UN urges greater protection of the world’s indigenous communities
9 August - Secretary-General Ban Ki-moon today urged the world to step up efforts to improve living conditions of the planet's indigenous communities and to protect them,
saying they continued to suffer discrimination and poverty despite a United Nations declaration that aims to promote their rights.
“Indigenous peoples still experience racism, poor health and disproportionate poverty,” Mr. Ban said in a message to mark the International Day of the World's Indigenous Peoples. “In many societies, their languages, religions and cultural traditions are stigmatized and shunned,” the Secretary-General added.
He pointed out that the first-ever UN report on the State of the World's Indigenous Peoples
in January this year came up with alarming statistics. In some countries, indigenous peoples are 600 times more likely to contract tuberculosis than the general population. In others, an indigenous child can expect to die 20 years before his or her non-indigenous compatriots.

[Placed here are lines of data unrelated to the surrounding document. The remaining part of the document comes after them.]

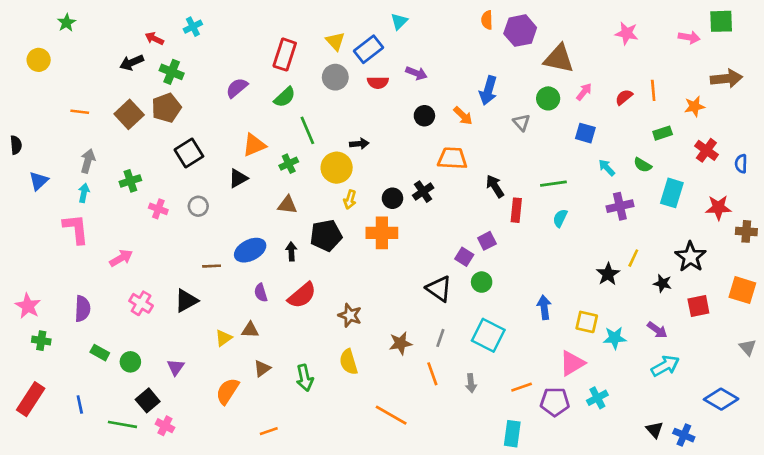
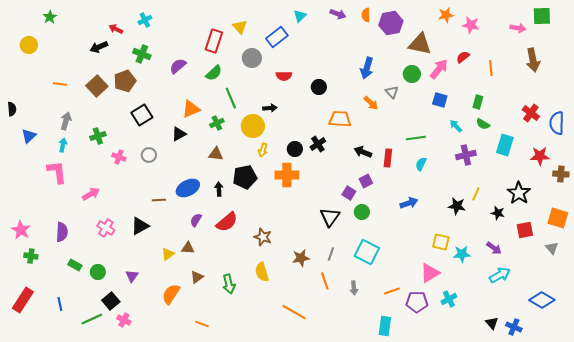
yellow triangle: (335, 41) -> (240, 27), moved
green cross: (172, 72) -> (142, 54), moved
purple arrow: (416, 73) -> (338, 14), moved
brown arrow: (726, 78) -> (533, 60), moved, turned 85
red semicircle: (378, 82) -> (284, 76), moved
pink arrow: (584, 92) -> (439, 69), size x1.5
red semicircle: (624, 97) -> (463, 57), moved
orange star: (694, 106) -> (446, 15), moved
orange arrow: (463, 116) -> (371, 103), moved
green rectangle: (663, 133) -> (478, 102), moved, turned -56
blue semicircle: (741, 164) -> (557, 123), size x1.6
black arrow: (495, 186) -> (363, 152), moved, turned -36
black star: (608, 274) -> (457, 206), turned -30
black triangle: (439, 289) -> (330, 217), turned 30
purple semicircle: (261, 293) -> (196, 220), turned 48
blue arrow: (544, 307) -> (409, 203), moved, turned 78
gray triangle: (748, 347) -> (552, 248), moved
green line: (122, 424) -> (92, 319), turned -35
orange line: (269, 431) -> (202, 324), turned 40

Mr. Ban said that the landmark UN Declaration on the Rights of Indigenous Peoples, adopted by the General Assembly in 2007, laid out a framework for governments to use in strengthening relationships with indigenous peoples and protecting their human rights.
“Since then, we have seen more governments working to redress social and economic injustices, through legislation and other means, and indigenous peoples' issues have become more prominent on the international agenda than ever before,” Mr. Ban added.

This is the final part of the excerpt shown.